= Beginning of Section =

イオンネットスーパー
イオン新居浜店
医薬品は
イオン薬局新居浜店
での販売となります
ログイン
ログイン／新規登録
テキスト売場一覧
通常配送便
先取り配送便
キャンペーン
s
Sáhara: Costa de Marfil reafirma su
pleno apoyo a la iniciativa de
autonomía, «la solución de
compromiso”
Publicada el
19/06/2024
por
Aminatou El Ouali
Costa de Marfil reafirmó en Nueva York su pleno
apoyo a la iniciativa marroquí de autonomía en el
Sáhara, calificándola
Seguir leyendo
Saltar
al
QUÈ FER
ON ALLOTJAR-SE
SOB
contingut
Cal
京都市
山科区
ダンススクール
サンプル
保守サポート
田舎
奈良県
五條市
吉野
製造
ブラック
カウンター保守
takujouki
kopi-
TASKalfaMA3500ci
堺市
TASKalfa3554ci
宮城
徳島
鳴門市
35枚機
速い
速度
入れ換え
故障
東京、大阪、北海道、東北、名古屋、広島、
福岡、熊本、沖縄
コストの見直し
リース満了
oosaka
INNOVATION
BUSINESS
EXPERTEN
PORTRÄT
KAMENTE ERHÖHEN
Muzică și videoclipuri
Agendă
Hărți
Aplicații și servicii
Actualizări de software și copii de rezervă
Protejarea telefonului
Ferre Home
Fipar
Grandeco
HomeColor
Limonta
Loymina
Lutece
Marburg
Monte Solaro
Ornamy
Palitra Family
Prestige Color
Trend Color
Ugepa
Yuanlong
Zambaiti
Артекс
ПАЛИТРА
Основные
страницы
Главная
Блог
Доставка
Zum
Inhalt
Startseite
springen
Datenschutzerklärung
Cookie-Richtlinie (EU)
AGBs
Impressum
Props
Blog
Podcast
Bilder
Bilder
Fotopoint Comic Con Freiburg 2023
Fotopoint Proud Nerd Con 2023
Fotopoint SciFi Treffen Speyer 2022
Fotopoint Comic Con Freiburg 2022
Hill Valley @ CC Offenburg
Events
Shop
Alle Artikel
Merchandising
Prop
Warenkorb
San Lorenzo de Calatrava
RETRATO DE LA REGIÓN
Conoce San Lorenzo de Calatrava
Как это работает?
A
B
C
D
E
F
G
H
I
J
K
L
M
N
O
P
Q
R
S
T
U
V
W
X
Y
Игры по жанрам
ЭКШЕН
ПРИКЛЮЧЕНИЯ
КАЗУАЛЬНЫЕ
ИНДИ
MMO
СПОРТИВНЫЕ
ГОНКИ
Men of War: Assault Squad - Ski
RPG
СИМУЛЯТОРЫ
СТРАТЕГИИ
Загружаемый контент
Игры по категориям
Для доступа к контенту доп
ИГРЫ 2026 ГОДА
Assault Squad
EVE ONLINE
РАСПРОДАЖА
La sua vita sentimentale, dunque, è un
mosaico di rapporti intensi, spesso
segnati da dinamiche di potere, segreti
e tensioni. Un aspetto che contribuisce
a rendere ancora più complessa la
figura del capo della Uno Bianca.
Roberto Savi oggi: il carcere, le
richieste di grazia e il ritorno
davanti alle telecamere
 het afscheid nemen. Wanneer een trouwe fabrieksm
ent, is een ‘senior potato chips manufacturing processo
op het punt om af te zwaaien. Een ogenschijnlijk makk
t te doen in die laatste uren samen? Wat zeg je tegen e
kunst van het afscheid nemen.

= End of Section =

• **Instructions to follow**
The lines wanted are those from the one with "Protejarea telefonului" through the last line of the records, repeated exactly and with both ends included.

• **Task solution**
Protejarea telefonului
Ferre Home
Fipar
Grandeco
HomeColor
Limonta
Loymina
Lutece
Marburg
Monte Solaro
Ornamy
Palitra Family
Prestige Color
Trend Color
Ugepa
Yuanlong
Zambaiti
Артекс
ПАЛИТРА
Основные
страницы
Главная
Блог
Доставка
Zum
Inhalt
Startseite
springen
Datenschutzerklärung
Cookie-Richtlinie (EU)
AGBs
Impressum
Props
Blog
Podcast
Bilder
Bilder
Fotopoint Comic Con Freiburg 2023
Fotopoint Proud Nerd Con 2023
Fotopoint SciFi Treffen Speyer 2022
Fotopoint Comic Con Freiburg 2022
Hill Valley @ CC Offenburg
Events
Shop
Alle Artikel
Merchandising
Prop
Warenkorb
San Lorenzo de Calatrava
RETRATO DE LA REGIÓN
Conoce San Lorenzo de Calatrava
Как это работает?
A
B
C
D
E
F
G
H
I
J
K
L
M
N
O
P
Q
R
S
T
U
V
W
X
Y
Игры по жанрам
ЭКШЕН
ПРИКЛЮЧЕНИЯ
КАЗУАЛЬНЫЕ
ИНДИ
MMO
СПОРТИВНЫЕ
ГОНКИ
Men of War: Assault Squad - Ski
RPG
СИМУЛЯТОРЫ
СТРАТЕГИИ
Загружаемый контент
Игры по категориям
Для доступа к контенту доп
ИГРЫ 2026 ГОДА
Assault Squad
EVE ONLINE
РАСПРОДАЖА
La sua vita sentimentale, dunque, è un
mosaico di rapporti intensi, spesso
segnati da dinamiche di potere, segreti
e tensioni. Un aspetto che contribuisce
a rendere ancora più complessa la
figura del capo della Uno Bianca.
Roberto Savi oggi: il carcere, le
richieste di grazia e il ritorno
davanti alle telecamere
 het afscheid nemen. Wanneer een trouwe fabrieksm
ent, is een ‘senior potato chips manufacturing processo
op het punt om af te zwaaien. Een ogenschijnlijk makk
t te doen in die laatste uren samen? Wat zeg je tegen e
kunst van het afscheid nemen.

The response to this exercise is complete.